■ Assignment:
Please return the lines, both ends included, that run from the one containing "2019年07月（13）" to the last line of the data below, exactly and alone.

[[ Given data open ]]

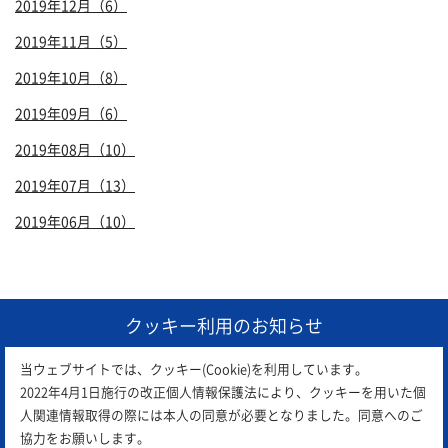
2019年12月（6）
2019年11月（5）
2019年10月（8）
2019年09月（6）
2019年08月（10）
2019年07月（13）
2019年06月（10）
1
クッキー利用のお知らせ
当ウェブサイトでは、クッキー(Cookie)を利用しています。
2022年4月1日施行の改正個人情報保護法により、クッキーを用いた個
人関連情報取得の際には本人の同意が必要となりました。同意へのご
協力をお願いします。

[[ Given data closed ]]

■ Reply to the task:
2019年07月（13）
2019年06月（10）
1
クッキー利用のお知らせ
当ウェブサイトでは、クッキー(Cookie)を利用しています。
2022年4月1日施行の改正個人情報保護法により、クッキーを用いた個
人関連情報取得の際には本人の同意が必要となりました。同意へのご
協力をお願いします。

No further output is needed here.